In last night’s Council meeting, the City Council  approved a motion opposing State Bill that seeks changes how a municipality would operated speed cameras in its jurisdiction areas.

This bill (HB 929 – MOTOR VEHICLES – SPEED MONITORING SYSTEMS – LOCAL JURISDICTIONS) , currently under consideration by the Maryland House of Delegates, originally provided only that a “duly authorized officer” can monitor citations issued by speed cameras, but some amendments have been proposed to prohibit local jurisdictions from using speed camera vendors who receive payment based on the number of citations issued, and to require that the picture taken of the vehicle demonstrate the speed at which the vehicle is moving.

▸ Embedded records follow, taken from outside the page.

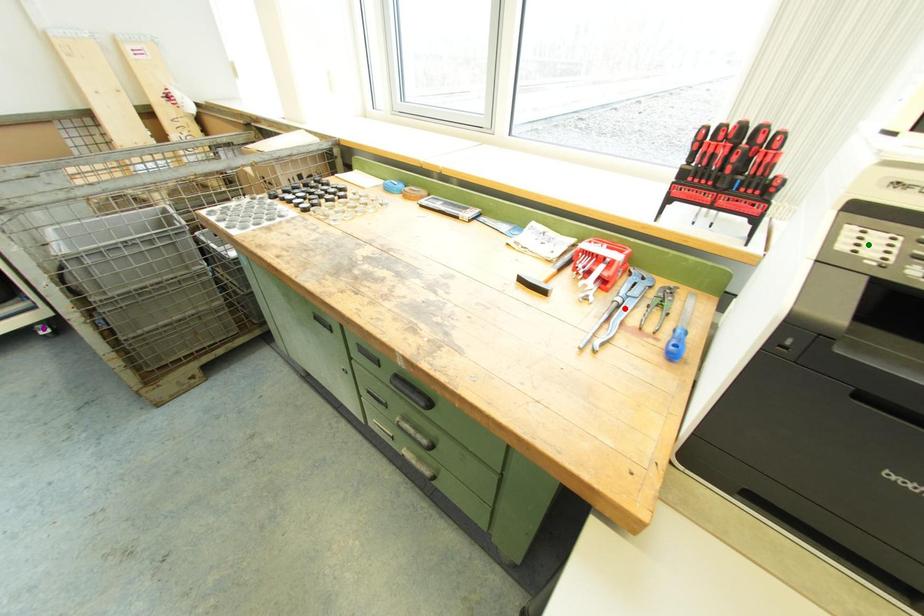 Order these from nearest to farthest:
1. purple point
2. green point
3. red point

1. green point
2. red point
3. purple point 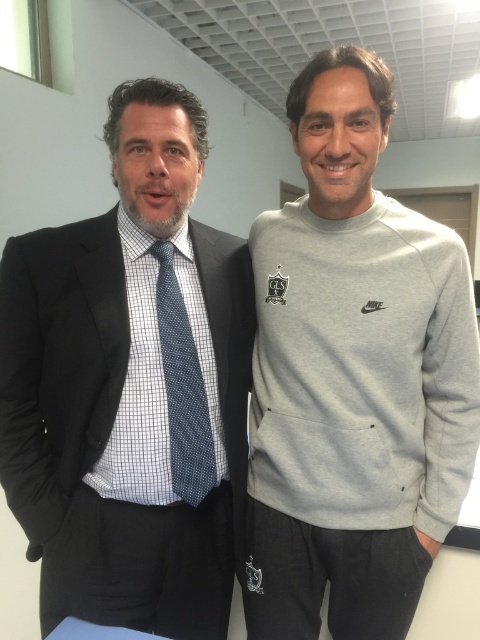 Question: Which point is farther from the camera taking this photo?

Choices:
 (A) click(x=343, y=582)
 (B) click(x=213, y=444)
 (C) click(x=235, y=525)

Answer: (A)

Question: Among these points, which one is farthest from the camera?

Choices:
 (A) (56, 566)
 (B) (177, 481)

Answer: (A)

Question: Which point is closer to the camera?

Choices:
 (A) gray fleece sweatshirt at right
 (B) blue dotted tie at center
 (C) matte black suit at left

Answer: (C)

Question: Does matte black suit at left have a smaller size compared to gray fleece sweatshirt at right?

Choices:
 (A) yes
 (B) no

Answer: (B)

Question: Observing the image, what is the correct spatial positioning of gray fleece sweatshirt at right in reference to blue dotted tie at center?

Choices:
 (A) below
 (B) above

Answer: (A)

Question: Is matte black suit at left behind gray fleece sweatshirt at right?

Choices:
 (A) no
 (B) yes

Answer: (A) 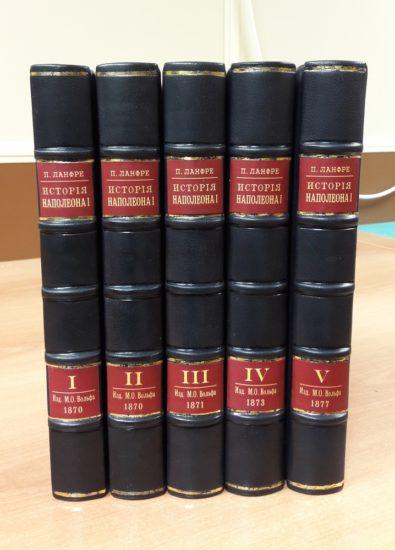 Locate an element on the screen. gold border is located at coordinates (314, 487), (252, 489), (190, 493), (141, 493), (89, 492), (62, 70), (121, 75), (198, 69), (263, 68), (332, 68). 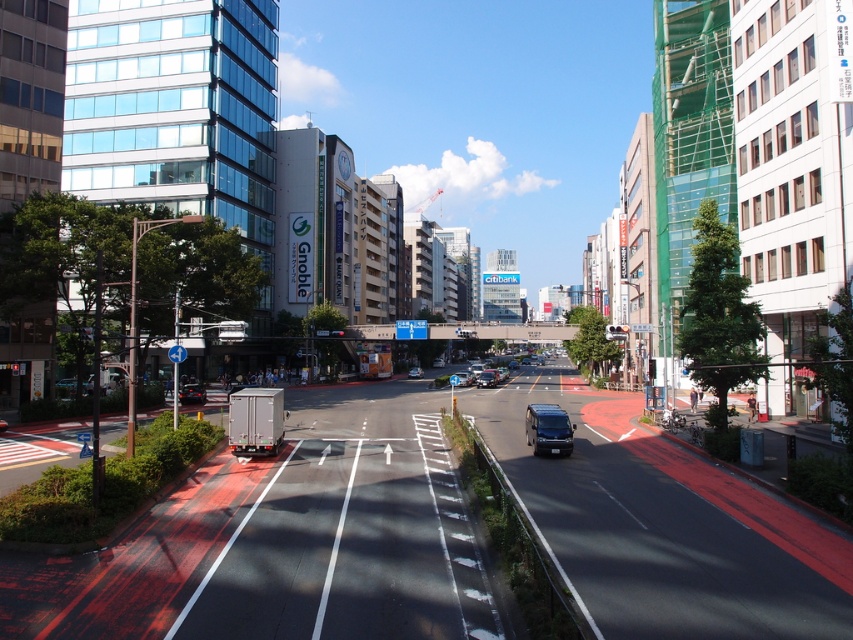 Does matte black van at center appear on the right side of silver metallic sedan at center?

Correct, you'll find matte black van at center to the right of silver metallic sedan at center.

Which of these two, matte black van at center or silver metallic sedan at center, stands taller?

matte black van at center

The height and width of the screenshot is (640, 853). I want to click on matte black van at center, so click(486, 378).

From the picture: Does metallic silver van at center have a lesser height compared to silver metallic sedan at center?

In fact, metallic silver van at center may be taller than silver metallic sedan at center.

Between metallic silver van at center and silver metallic sedan at center, which one appears on the left side from the viewer's perspective?

Positioned to the left is silver metallic sedan at center.

Find the location of `metallic silver van at center`. metallic silver van at center is located at coordinates (548, 429).

Is point (202, 403) farther from camera compared to point (495, 384)?

No, it is in front of (495, 384).

In the scene shown: Between shiny black car at lower left and matte black van at center, which one appears on the right side from the viewer's perspective?

From the viewer's perspective, matte black van at center appears more on the right side.

Which is behind, point (180, 387) or point (492, 374)?

The point (492, 374) is more distant.

At what (x,y) coordinates should I click in order to perform the action: click on shiny black car at lower left. Please return your answer as a coordinate pair (x, y). The height and width of the screenshot is (640, 853). Looking at the image, I should click on (190, 394). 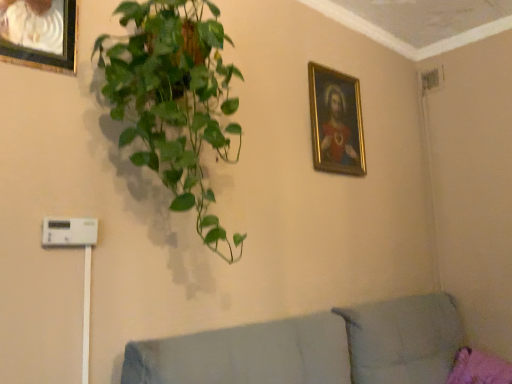 Question: Is green glossy plant at upper left bigger than gold-framed painting at upper right, which is the 2th picture frame from left to right?

Choices:
 (A) no
 (B) yes

Answer: (B)

Question: From the image's perspective, does green glossy plant at upper left appear higher than gold-framed painting at upper right, which is the 2th picture frame from left to right?

Choices:
 (A) no
 (B) yes

Answer: (A)

Question: Is green glossy plant at upper left at the left side of gold-framed painting at upper right, the first picture frame when ordered from back to front?

Choices:
 (A) yes
 (B) no

Answer: (A)

Question: Can you confirm if green glossy plant at upper left is wider than gold-framed painting at upper right, acting as the second picture frame starting from the front?

Choices:
 (A) yes
 (B) no

Answer: (A)

Question: From a real-world perspective, is green glossy plant at upper left on gold-framed painting at upper right, the first picture frame when ordered from back to front?

Choices:
 (A) yes
 (B) no

Answer: (B)

Question: In the image, is green glossy plant at upper left on the left side or the right side of light gray fabric couch at lower right?

Choices:
 (A) left
 (B) right

Answer: (A)

Question: From a real-world perspective, relative to light gray fabric couch at lower right, is green glossy plant at upper left vertically above or below?

Choices:
 (A) above
 (B) below

Answer: (A)

Question: From the image's perspective, is green glossy plant at upper left located above or below light gray fabric couch at lower right?

Choices:
 (A) above
 (B) below

Answer: (A)

Question: Considering their positions, is green glossy plant at upper left located in front of or behind light gray fabric couch at lower right?

Choices:
 (A) front
 (B) behind

Answer: (B)

Question: From a real-world perspective, relative to brushed metal picture frame at upper left, which appears as the first picture frame when viewed from the front, is white plastic light switch at lower left vertically above or below?

Choices:
 (A) above
 (B) below

Answer: (B)

Question: In the image, is white plastic light switch at lower left on the left side or the right side of brushed metal picture frame at upper left, which appears as the first picture frame when viewed from the left?

Choices:
 (A) left
 (B) right

Answer: (B)

Question: Looking at the image, does white plastic light switch at lower left seem bigger or smaller compared to brushed metal picture frame at upper left, which ranks as the second picture frame in back-to-front order?

Choices:
 (A) small
 (B) big

Answer: (A)

Question: Relative to brushed metal picture frame at upper left, positioned as the second picture frame in right-to-left order, is white plastic light switch at lower left in front or behind?

Choices:
 (A) front
 (B) behind

Answer: (B)

Question: In terms of width, does light gray fabric couch at lower right look wider or thinner when compared to white plastic light switch at lower left?

Choices:
 (A) wide
 (B) thin

Answer: (A)

Question: From a real-world perspective, is light gray fabric couch at lower right physically located above or below white plastic light switch at lower left?

Choices:
 (A) above
 (B) below

Answer: (B) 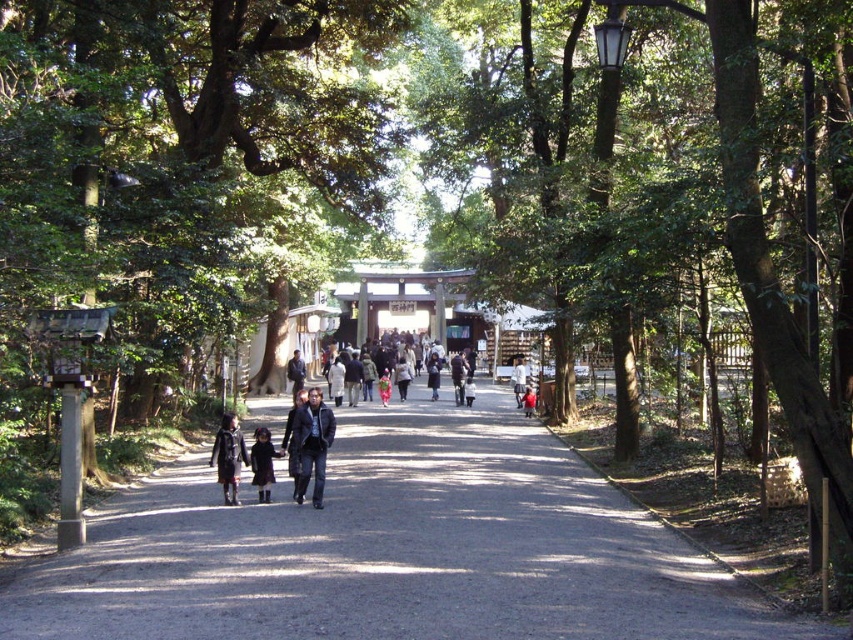 Is dark purple wool coat at center taller than floral fabric dress at center?

Indeed, dark purple wool coat at center has a greater height compared to floral fabric dress at center.

Is point (257, 442) farther from camera compared to point (386, 403)?

No, it is not.

Locate an element on the screen. This screenshot has width=853, height=640. dark purple wool coat at center is located at coordinates (262, 464).

Can you confirm if dark brown leather coat at center is shorter than light brown leather jacket at center?

Correct, dark brown leather coat at center is not as tall as light brown leather jacket at center.

What do you see at coordinates (228, 456) in the screenshot? Image resolution: width=853 pixels, height=640 pixels. I see `dark brown leather coat at center` at bounding box center [228, 456].

Does point (242, 454) come closer to viewer compared to point (526, 385)?

That is True.

This screenshot has width=853, height=640. What are the coordinates of `dark brown leather coat at center` in the screenshot? It's located at (228, 456).

Does dirt path at center lie behind floral fabric dress at center?

No, it is not.

Is dirt path at center to the right of floral fabric dress at center from the viewer's perspective?

Yes, dirt path at center is to the right of floral fabric dress at center.

Find the location of a particular element. dirt path at center is located at coordinates (393, 548). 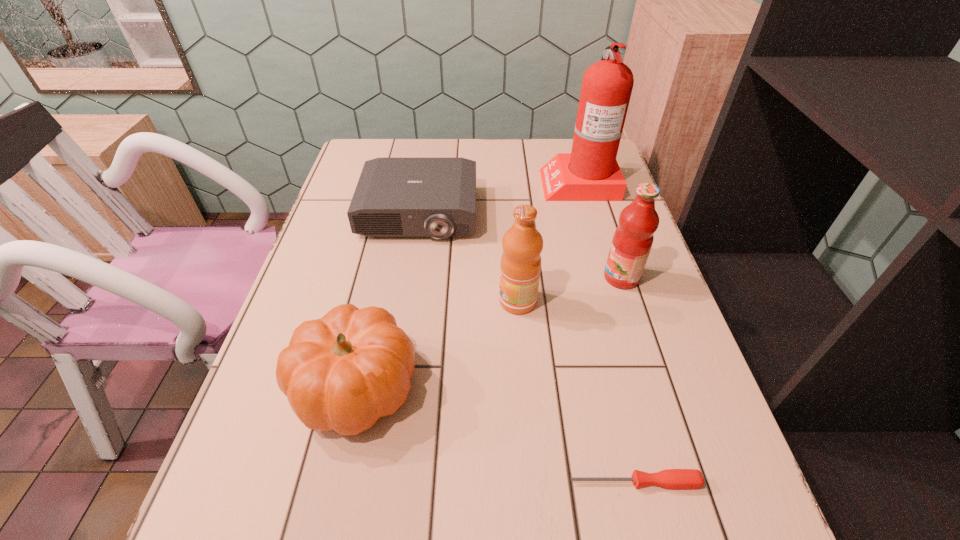 Where is `free region located on the front-facing side of the tallest object`? This screenshot has width=960, height=540. free region located on the front-facing side of the tallest object is located at coordinates (476, 182).

Where is `vacant space situated on the label side of the fourth object from right to left`? Image resolution: width=960 pixels, height=540 pixels. vacant space situated on the label side of the fourth object from right to left is located at coordinates (379, 301).

The width and height of the screenshot is (960, 540). What are the coordinates of `vacant area located 0.340m on the label side of the fourth object from right to left` in the screenshot? It's located at (348, 301).

I want to click on free region located 0.220m on the label side of the fourth object from right to left, so click(401, 301).

At what (x,y) coordinates should I click in order to perform the action: click on vacant space located on the front label of the right fruit juice. Please return your answer as a coordinate pair (x, y). The image size is (960, 540). Looking at the image, I should click on (549, 278).

This screenshot has width=960, height=540. Identify the location of free space located on the front label of the right fruit juice. (537, 278).

Image resolution: width=960 pixels, height=540 pixels. In order to click on free space located 0.050m on the front label of the right fruit juice in this screenshot , I will do `click(583, 278)`.

Identify the location of vacant space located on the back of the fifth farthest object. The image size is (960, 540). (393, 225).

This screenshot has width=960, height=540. I want to click on vacant space located 0.190m on the front-facing side of the projector, so click(x=406, y=298).

Where is `vacant space located 0.400m at the tip of the nearest object`? Image resolution: width=960 pixels, height=540 pixels. vacant space located 0.400m at the tip of the nearest object is located at coordinates (324, 482). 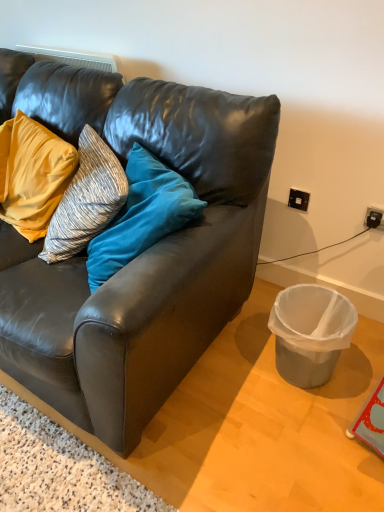 The image size is (384, 512). Identify the location of vacant space to the left of metallic gray trash can at lower right. (243, 373). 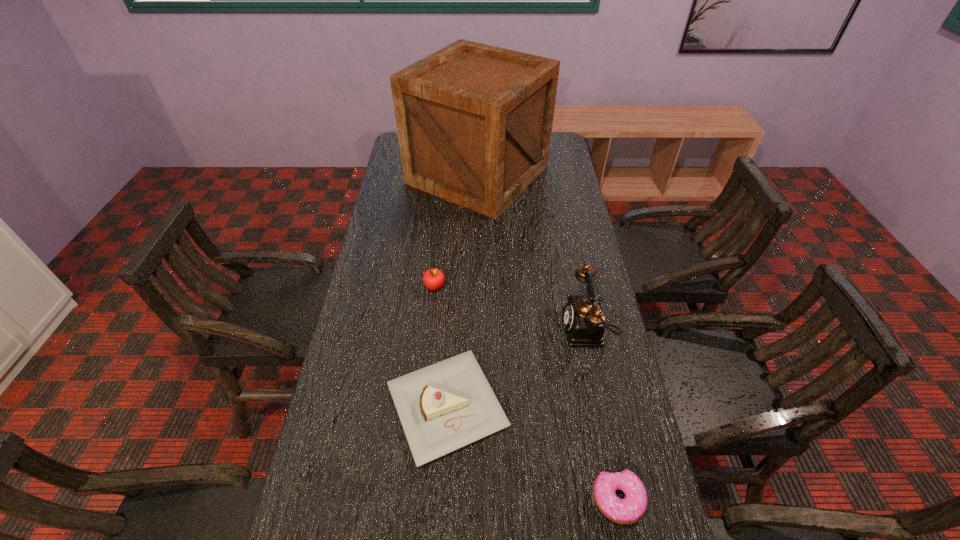 Image resolution: width=960 pixels, height=540 pixels. I want to click on object identified as the third closest to the cake, so click(x=433, y=279).

Locate an element on the screen. The image size is (960, 540). vacant area in the image that satisfies the following two spatial constraints: 1. on the front side of the apple; 2. on the right side of the cake is located at coordinates (423, 406).

The height and width of the screenshot is (540, 960). I want to click on free point that satisfies the following two spatial constraints: 1. on the front of the fourth shortest object at the rotary dial; 2. on the front side of the cake, so click(x=604, y=406).

Find the location of a particular element. This screenshot has height=540, width=960. blank space that satisfies the following two spatial constraints: 1. on the front side of the doughnut; 2. on the left side of the farthest object is located at coordinates (476, 500). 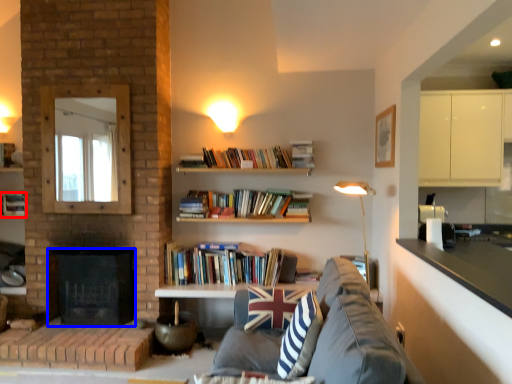 Question: Which point is closer to the camera, book (highlighted by a red box) or fireplace (highlighted by a blue box)?

Choices:
 (A) book
 (B) fireplace

Answer: (B) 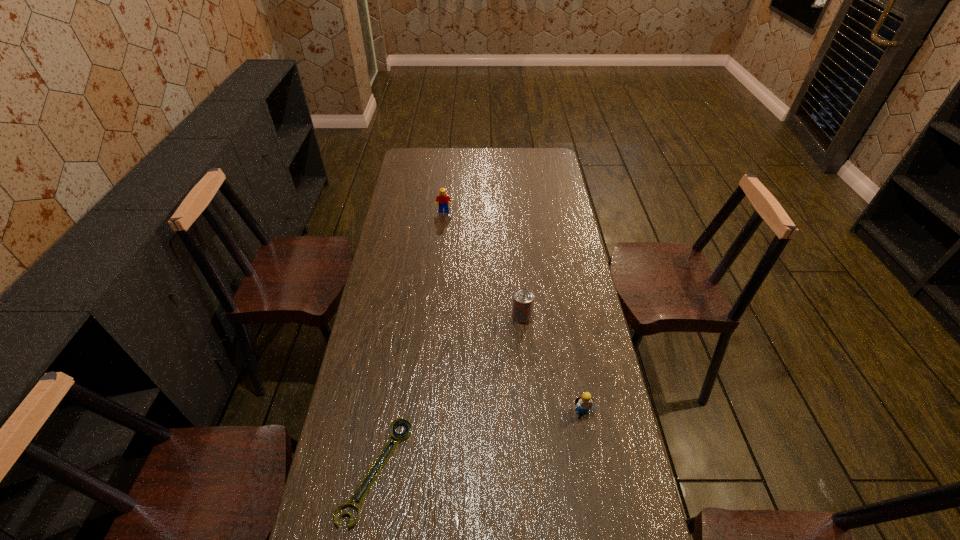 Locate an element on the screen. This screenshot has width=960, height=540. vacant region located on the front-facing side of the shorter Lego is located at coordinates (605, 535).

Find the location of `blank area located 0.390m on the back of the nearest object`. blank area located 0.390m on the back of the nearest object is located at coordinates (401, 314).

Locate an element on the screen. Image resolution: width=960 pixels, height=540 pixels. object that is at the left edge is located at coordinates (401, 421).

Locate an element on the screen. The width and height of the screenshot is (960, 540). object located in the right edge section of the desktop is located at coordinates (584, 401).

The image size is (960, 540). What are the coordinates of `vacant region at the far edge` in the screenshot? It's located at (470, 165).

In the image, there is a desktop. Find the location of `vacant space at the left edge`. vacant space at the left edge is located at coordinates (378, 307).

At what (x,y) coordinates should I click in order to perform the action: click on free space at the right edge of the desktop. Please return your answer as a coordinate pair (x, y). This screenshot has height=540, width=960. Looking at the image, I should click on (547, 190).

This screenshot has width=960, height=540. Find the location of `vacant point at the far right corner`. vacant point at the far right corner is located at coordinates (546, 150).

Image resolution: width=960 pixels, height=540 pixels. I want to click on empty space between the farthest object and the second object from right to left, so click(x=483, y=264).

Identify the location of blank region between the third nearest object and the farthest object. The image size is (960, 540). click(483, 264). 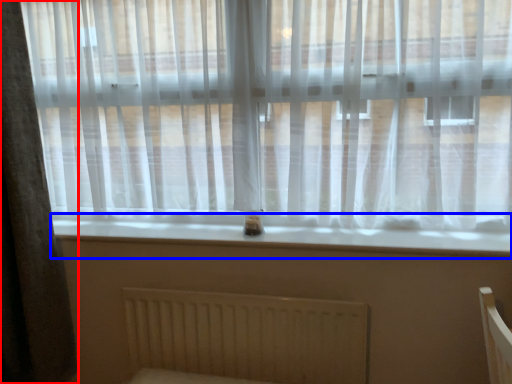 Question: Which object appears closest to the camera in this image, curtain (highlighted by a red box) or window sill (highlighted by a blue box)?

Choices:
 (A) curtain
 (B) window sill

Answer: (A) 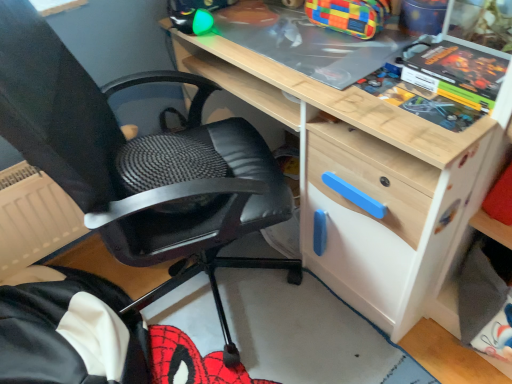 The image size is (512, 384). I want to click on black leather chair at center, so click(x=138, y=162).

What do you see at coordinates (138, 162) in the screenshot?
I see `black leather chair at center` at bounding box center [138, 162].

Measure the distance between point (153, 166) and camera.

The depth of point (153, 166) is 3.58 feet.

I want to click on matt black comic book at upper right, so click(455, 72).

What do you see at coordinates (455, 72) in the screenshot?
I see `matt black comic book at upper right` at bounding box center [455, 72].

Looking at this image, measure the distance between point [422,70] and camera.

Point [422,70] and camera are 37.48 inches apart.

The height and width of the screenshot is (384, 512). What are the coordinates of `black leather chair at center` in the screenshot? It's located at (138, 162).

Visually, is black leather chair at center positioned to the left or to the right of matt black comic book at upper right?

black leather chair at center is to the left of matt black comic book at upper right.

Which object is closer to the camera, black leather chair at center or matt black comic book at upper right?

black leather chair at center is in front.

Between point (62, 55) and point (438, 81), which one is positioned behind?

The point (62, 55) is farther.

From the picture: From the image's perspective, which one is positioned lower, black leather chair at center or matt black comic book at upper right?

black leather chair at center appears lower in the image.

From a real-world perspective, which is physically below, black leather chair at center or matt black comic book at upper right?

From a 3D spatial view, black leather chair at center is below.

Looking at their sizes, would you say black leather chair at center is wider or thinner than matt black comic book at upper right?

In the image, black leather chair at center appears to be wider than matt black comic book at upper right.

Considering the relative sizes of black leather chair at center and matt black comic book at upper right in the image provided, is black leather chair at center taller than matt black comic book at upper right?

Yes, black leather chair at center is taller than matt black comic book at upper right.

Is black leather chair at center bigger or smaller than matt black comic book at upper right?

In the image, black leather chair at center appears to be larger than matt black comic book at upper right.

Is matt black comic book at upper right surrounded by black leather chair at center?

No, black leather chair at center does not contain matt black comic book at upper right.

Is black leather chair at center positioned far away from matt black comic book at upper right?

No, black leather chair at center is in close proximity to matt black comic book at upper right.

Is matt black comic book at upper right at the back of black leather chair at center?

That's not correct — black leather chair at center is not looking away from matt black comic book at upper right.

How many degrees apart are the facing directions of black leather chair at center and matt black comic book at upper right?

The facing directions of black leather chair at center and matt black comic book at upper right are 148 degrees apart.

Locate an element on the screen. The height and width of the screenshot is (384, 512). comic book to the right of black leather chair at center is located at coordinates (455, 72).

Is matt black comic book at upper right at the left side of black leather chair at center?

This would require College Park to significantly alter the equipment used in its speed camera program, which currently only uses the pictures to demonstrate which vehicle is traveling past the cameras when the speed measurement is taken, and uses a laser detection system to detect the speed.

It would also provide a potential windfall to the speed camera operators, because it would require the City to pay a set, level fee for use of the speed cameras, even as the number of speed camera citations has decreased heavily. Because the speed camera operators put in a certain amount of work for each citation issued, this would require the City to pay the operator a set amount even when the number of citations – and the work burden from the contractor – is less.

If these amendments are going forward, the Council will consider a position in opposition to the Bill. The Maryland Municipal League and Maryland Association of Counties have proposed some amendments that might take the place of these to require additional oversight over the program and ensure that calibration of the systems is done by an independent third party (which it currently is in College Park – the speed cameras are calibrated by the police).

Another amendment provides that, if a vendor oversees the speed camera program (as opposed to the local government) the vendor may not charge a per-citation fee. Other proposed amendments would require that the City issue warnings only for 15 days when posting a speed camera in an area not previously advertised and require that a speed camera technician (not just speed camera operator, which is currently required) by made available for a hearing when a person challenges the citation issued. MML and MACO find that these amendments are acceptable alternatives to those that were proposed.